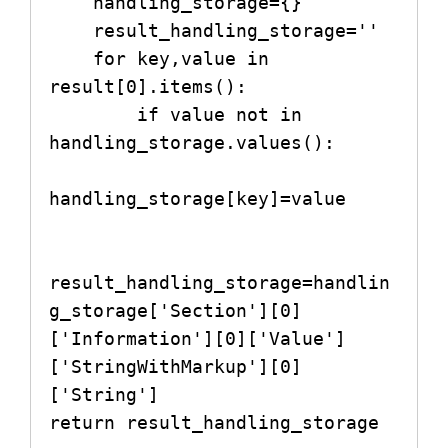
    handling_storage={}

    result_handling_storage=''

    for key,value in 
result[0].items():

        if value not in 
handling_storage.values():

handling_storage[key]=value

result_handling_storage=handlin
g_storage['Section'][0]
['Information'][0]['Value']
['StringWithMarkup'][0]
['String']

return result_handling_storage
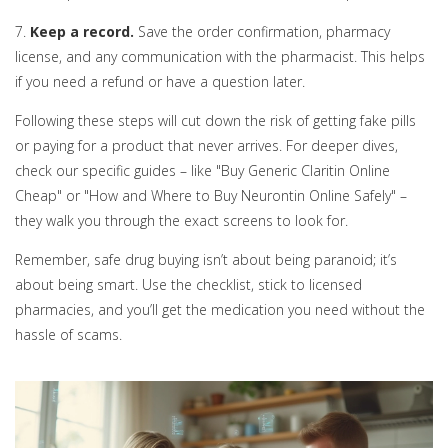
7.
Keep a record.
Save the order confirmation, pharmacy
license, and any communication with the pharmacist. This helps
if you need a refund or have a question later.
Following these steps will cut down the risk of getting fake pills
or paying for a product that never arrives. For deeper dives,
check our specific guides – like "Buy Generic Claritin Online
Cheap" or "How and Where to Buy Neurontin Online Safely" –
they walk you through the exact screens to look for.
Remember, safe drug buying isn’t about being paranoid; it’s
about being smart. Use the checklist, stick to licensed
pharmacies, and you’ll get the medication you need without the
hassle of scams.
━━━━━━━━━━━━━━━━━━━━
*Requirement*. Send back every line of the listing exactly. Omit the images.

*Expected answer*.
    handling_storage={}

    result_handling_storage=''

    for key,value in 
result[0].items():

        if value not in 
handling_storage.values():

handling_storage[key]=value

result_handling_storage=handlin
g_storage['Section'][0]
['Information'][0]['Value']
['StringWithMarkup'][0]
['String']

return result_handling_storage
7.
Keep a record.
Save the order confirmation, pharmacy
license, and any communication with the pharmacist. This helps
if you need a refund or have a question later.
Following these steps will cut down the risk of getting fake pills
or paying for a product that never arrives. For deeper dives,
check our specific guides – like "Buy Generic Claritin Online
Cheap" or "How and Where to Buy Neurontin Online Safely" –
they walk you through the exact screens to look for.
Remember, safe drug buying isn’t about being paranoid; it’s
about being smart. Use the checklist, stick to licensed
pharmacies, and you’ll get the medication you need without the
hassle of scams.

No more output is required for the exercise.